1. Introduction#
Introduction to PyAOS#
PyAOS (Python for Atmosphere and Ocean Science) is a suite of Python libraries. According to the definitions on PyAOS official website, PyAOS is
Python libraries stack used by the AOS community. A group of programs that works in tandem to produce a result or achieve a common goal is often referred to as a software stack.
In studies in the fields of atmospheric sciences, the most commonly used workflow is as follows:
reading datasets,
and/or numerical modeling,
statistical analysis,
visualization.
Source: Grolemund and Wickham (2016), R For Data Science.

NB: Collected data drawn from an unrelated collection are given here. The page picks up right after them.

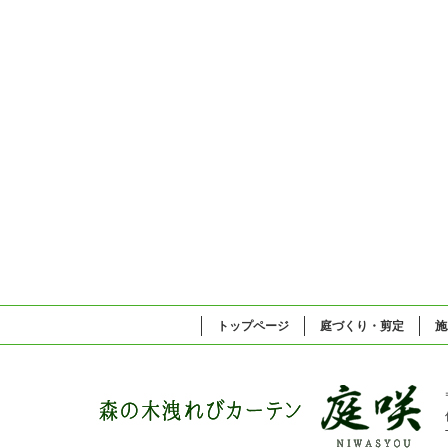
トップページ
庭づくり・剪定
施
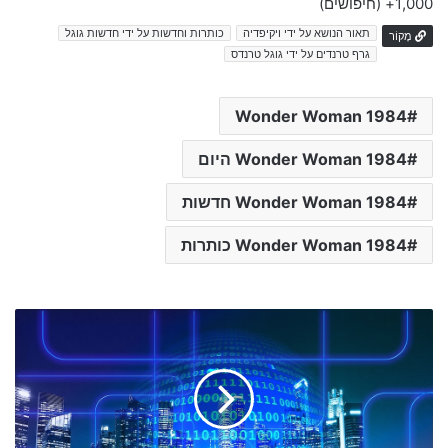
1,000+
(חיפושים)
תאור הנושא על ידי ויקיפדיה
כותרות וחדשות על ידי חדשות גוגל
מָקוֹר
גרף טרנדים על ידי גוגל טרנדס
Wonder Woman 1984
Wonder Woman 1984 היום
Wonder Woman 1984 חדשות
Wonder Woman 1984 כותרות
J
F
r
o
g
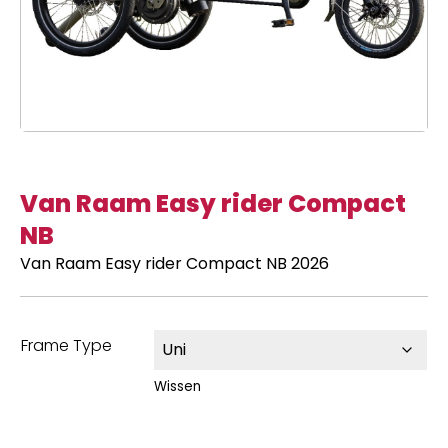
Van Raam Easy rider Compact
NB
Van Raam Easy rider Compact NB 2026
Frame Type
Wissen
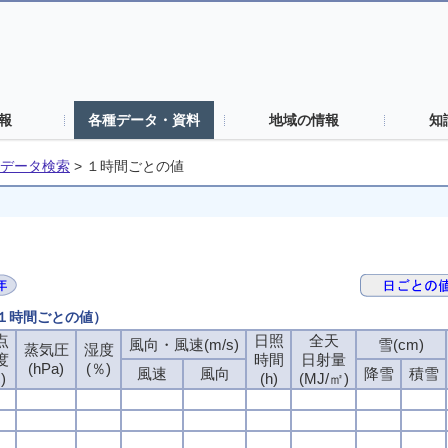
報
各種データ・資料
地域の情報
知
データ検索
>
１時間ごとの値
（１時間ごとの値）
点
日照
全天
風向・風速(m/s)
雪(cm)
蒸気圧
湿度
度
時間
日射量
(hPa)
(％)
風速
風向
降雪
積雪
)
(h)
(MJ/㎡)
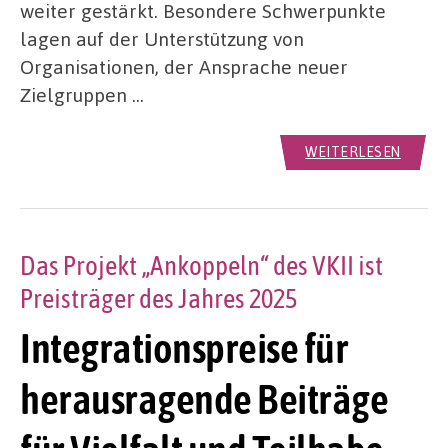
weiter gestärkt. Besondere Schwerpunkte
lagen auf der Unterstützung von
Organisationen, der Ansprache neuer
Zielgruppen …
WEITERLESEN
Das Projekt „Ankoppeln“ des VKII ist
Preisträger des Jahres 2025
Integrationspreise für
herausragende Beiträge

How can PyAOS packages help us to complete these tasks? First of all, we learn about the “core libraries” of PyAOS. In the figure below, the Python libraries in the dashed rectangle are the core libraries. The default package for simple arithmetic or statistical computation is Numpy. The package that deals with more complicated scientific or mathematical computation, such as calculus, is Scipy. For large dataset computation that needs parallel computation, it is common practice to use Dask. Dask, Numpy, and Scipy are well-integrated. After computation, the well-known package for visualization is Matplotlib. For meteorologists who often plot geographical maps, Cartopy is utilized to set the projection of maps.
Although the aforementioned packages are sufficient to complete our research, they are not best suited for atmospheric needs. Specifically, the fundamental functions in these libraries often require longer codes. To simplify the workflow and make coding more efficient, the PyAOS community developed advanced libraries for atmospheric science studies. These libraries include xarray and iris. In this workshop, we will focus on the usages and applications of xarray.
Introduction to Xarray#
xarray
was developed by Stephan Hoyer, Alex Kleeman, and Eugene Brevdo from The Climate Corporation. It was first released as an open-source project in 2014. From 2018, xarray was funded by NumFOCUS. Xarray was designed specifically for multi-dimensional arrays and datasets. The library integrates different functions including reading netCDF files, processing data, selecting and slicing datasets, statistical computation, and plotting. The integration of different functions into a single package greatly simplifies the workflow.
Therefore, this tutorial will follow three steps: reading files, data analysis, and visualization. Using the xarray library as the core for data processing, statistical computation, and plotting, it introduces commonly used Python libraries and programming techniques from the perspective of climate analysis to establish a data analysis workflow. The purpose of this tutorial is not to establish a detailed guide on xarray, but to introduce the applications of xarray in climate studies based on real-world examples. To find the details on a certain function or module, please refer to the API on the xarray
official website.
Import Python Libraries#
To start a new Python code, it is required to import libraries. To do so, just add the following lines to an empty Python script (example.py
). For instance,
import numpy as np
import xarray as xr
from matplotlib import pyplot as plt